V.
Die Verwandlung des Schreibers
Der
Wächter, den wir sicher noch nicht vergessen
haben, gedachte inzwischen der Galoschen, die er gefunden und mit nach
dem
Hospital hinausgebracht hatte; er holte sie ab, aber da weder der
Leutnant noch
sonst jemand in der Straße sie als die seinigen anerkennen wollte,
wurden sie
auf die Polizei abgeliefert.
»Es
sieht aus, als wären es meine eigenen Galoschen,«
sagte einer der Schreiber, indem er das gefundene Gut betrachtete und
sie an
die Seite der seinigen stellte. »Da gehört mehr als ein Schuhmacherauge
dazu,
um sie von einander unterscheiden zu können!«
Ein
Diener, der mit einigen Papieren hereintrat, rief
ihn.
Der
Schreiber wendete sich um und sprach mit dem
Manne; nachdem das aber geschehen war und er wieder die Galoschen
ansah, war er
in großer Ungewissheit darüber, ob es die zur Linken oder die zur
Rechten
seien, die ihm gehörten.
»Es
müssen die sein, die nass sind!« dachte er, aber
es war gerade verkehrt gedacht, denn das waren die des Glückes; aber
weshalb sollte
nicht auch die Polizei fehlen können! Er zog sie an, steckte seine
Papiere in
die Tasche und einige Schriftstücke unter den Arm, die zu Hause
durchgelesen
und abgeschrieben werden sollten; aber nun war es gerade Sonntag
Vormittag und
das Wetter gut, »ein Ausflug nach Friedrichsburg könnte mir wohltun!«
dachte
er, und so ging er hinaus.
Niemand
konnte ein stillerer und nüchternerer Mensch
sein, als dieser junge Mann, wir gönnen ihm darum diesen
kleinen Spaziergang wohl, er wird nach dem vielen Sitzen sicher
recht
wohltuend auf ihn wirken.
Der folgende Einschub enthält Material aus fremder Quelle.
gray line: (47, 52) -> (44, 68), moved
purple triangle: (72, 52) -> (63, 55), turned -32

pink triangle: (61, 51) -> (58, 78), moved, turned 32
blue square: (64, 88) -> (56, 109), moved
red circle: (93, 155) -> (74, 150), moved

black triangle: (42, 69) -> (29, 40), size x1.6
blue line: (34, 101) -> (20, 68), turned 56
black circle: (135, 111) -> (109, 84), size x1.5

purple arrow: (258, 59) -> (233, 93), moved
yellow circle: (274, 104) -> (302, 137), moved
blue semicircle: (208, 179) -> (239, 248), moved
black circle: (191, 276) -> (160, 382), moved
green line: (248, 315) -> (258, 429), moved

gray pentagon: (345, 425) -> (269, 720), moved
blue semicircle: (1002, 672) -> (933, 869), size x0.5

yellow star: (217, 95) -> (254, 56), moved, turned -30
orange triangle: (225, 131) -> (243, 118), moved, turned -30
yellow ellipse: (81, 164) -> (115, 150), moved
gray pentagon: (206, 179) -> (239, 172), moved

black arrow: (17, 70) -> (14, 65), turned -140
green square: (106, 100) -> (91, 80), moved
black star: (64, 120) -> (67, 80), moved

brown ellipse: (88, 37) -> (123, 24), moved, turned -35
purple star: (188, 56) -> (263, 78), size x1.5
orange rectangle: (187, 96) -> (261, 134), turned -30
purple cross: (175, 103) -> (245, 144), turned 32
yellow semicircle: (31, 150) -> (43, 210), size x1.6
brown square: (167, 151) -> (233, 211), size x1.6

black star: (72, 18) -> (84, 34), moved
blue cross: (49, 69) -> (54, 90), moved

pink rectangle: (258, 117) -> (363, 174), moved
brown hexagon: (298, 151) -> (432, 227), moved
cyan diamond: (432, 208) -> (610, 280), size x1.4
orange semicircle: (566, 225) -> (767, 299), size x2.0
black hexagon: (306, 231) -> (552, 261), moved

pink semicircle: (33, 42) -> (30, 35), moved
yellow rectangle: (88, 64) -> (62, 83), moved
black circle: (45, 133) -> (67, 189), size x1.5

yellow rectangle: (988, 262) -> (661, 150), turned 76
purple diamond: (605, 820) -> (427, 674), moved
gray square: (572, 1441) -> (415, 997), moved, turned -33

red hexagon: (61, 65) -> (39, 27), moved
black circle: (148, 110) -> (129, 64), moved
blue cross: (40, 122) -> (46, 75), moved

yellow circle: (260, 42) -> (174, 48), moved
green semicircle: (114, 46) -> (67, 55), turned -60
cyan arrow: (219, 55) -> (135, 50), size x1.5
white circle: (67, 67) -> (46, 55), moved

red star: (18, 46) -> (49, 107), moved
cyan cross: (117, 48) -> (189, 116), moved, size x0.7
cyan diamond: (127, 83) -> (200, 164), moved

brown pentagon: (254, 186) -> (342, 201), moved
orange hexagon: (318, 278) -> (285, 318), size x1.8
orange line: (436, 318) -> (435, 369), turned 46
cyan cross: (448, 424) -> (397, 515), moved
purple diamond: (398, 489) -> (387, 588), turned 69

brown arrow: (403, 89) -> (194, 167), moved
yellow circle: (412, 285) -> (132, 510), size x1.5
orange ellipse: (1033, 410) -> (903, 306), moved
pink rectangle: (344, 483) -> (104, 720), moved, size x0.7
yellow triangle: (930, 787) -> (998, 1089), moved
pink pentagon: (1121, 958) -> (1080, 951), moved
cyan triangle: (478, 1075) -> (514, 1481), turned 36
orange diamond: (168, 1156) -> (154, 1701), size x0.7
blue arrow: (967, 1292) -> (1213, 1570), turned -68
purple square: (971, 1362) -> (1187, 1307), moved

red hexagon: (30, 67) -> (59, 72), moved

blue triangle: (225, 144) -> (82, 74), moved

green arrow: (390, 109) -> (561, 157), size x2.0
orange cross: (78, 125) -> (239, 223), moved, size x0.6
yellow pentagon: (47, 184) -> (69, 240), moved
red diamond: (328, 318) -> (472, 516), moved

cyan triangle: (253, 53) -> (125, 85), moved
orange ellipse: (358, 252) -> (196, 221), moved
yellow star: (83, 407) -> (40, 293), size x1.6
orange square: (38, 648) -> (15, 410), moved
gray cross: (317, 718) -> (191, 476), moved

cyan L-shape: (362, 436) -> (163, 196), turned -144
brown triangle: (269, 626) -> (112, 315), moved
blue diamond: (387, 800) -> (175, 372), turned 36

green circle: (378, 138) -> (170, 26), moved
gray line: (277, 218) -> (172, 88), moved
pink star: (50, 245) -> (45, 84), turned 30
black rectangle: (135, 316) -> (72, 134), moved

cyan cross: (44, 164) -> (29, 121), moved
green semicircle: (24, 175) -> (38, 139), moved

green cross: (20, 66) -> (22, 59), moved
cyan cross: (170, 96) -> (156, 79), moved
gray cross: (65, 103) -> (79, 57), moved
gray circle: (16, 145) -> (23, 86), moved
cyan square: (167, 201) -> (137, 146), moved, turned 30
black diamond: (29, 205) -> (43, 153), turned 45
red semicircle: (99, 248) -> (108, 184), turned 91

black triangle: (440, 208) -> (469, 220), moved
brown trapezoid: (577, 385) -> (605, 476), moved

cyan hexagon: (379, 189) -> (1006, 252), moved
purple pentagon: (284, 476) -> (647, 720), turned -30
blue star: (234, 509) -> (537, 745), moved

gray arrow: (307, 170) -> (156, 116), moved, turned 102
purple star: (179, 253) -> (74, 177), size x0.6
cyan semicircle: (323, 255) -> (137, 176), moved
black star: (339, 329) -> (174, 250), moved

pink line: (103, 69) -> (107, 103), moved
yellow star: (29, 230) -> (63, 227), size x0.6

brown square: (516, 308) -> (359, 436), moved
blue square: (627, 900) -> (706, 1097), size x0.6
Anfangs ging er nur wie ein gewöhnlicher
Mensch,
deshalb hatten die Galoschen keine Gelegenheit, ihre Zauberkraft zu
betätigen.
Unterwegs
begegnete er einem Bekannten, einem unserer
jüngeren Dichter, der ihm erzählte, dass er am folgenden Tage seine
Sommerreise
beginnen werde.
»Nun
wollen Sie wieder fort!« sagte der Schreiber.
»Sie sind doch ein glücklicher, freier Mensch. Sie können fliegen,
wohin Sie
wollen, wir andern haben eine Kette an dem Fuß!«
»Aber
sie ist an dem Brotbaum befestigt!« erwiderte
der Dichter. »Sie brauchen nicht für den morgenden Tag zu sorgen, und
werden
Sie alt, so erhalten Sie Ihr Einkommen fortbezahlt!«
»Sie
haben es doch am besten,« sagte der Schreiber.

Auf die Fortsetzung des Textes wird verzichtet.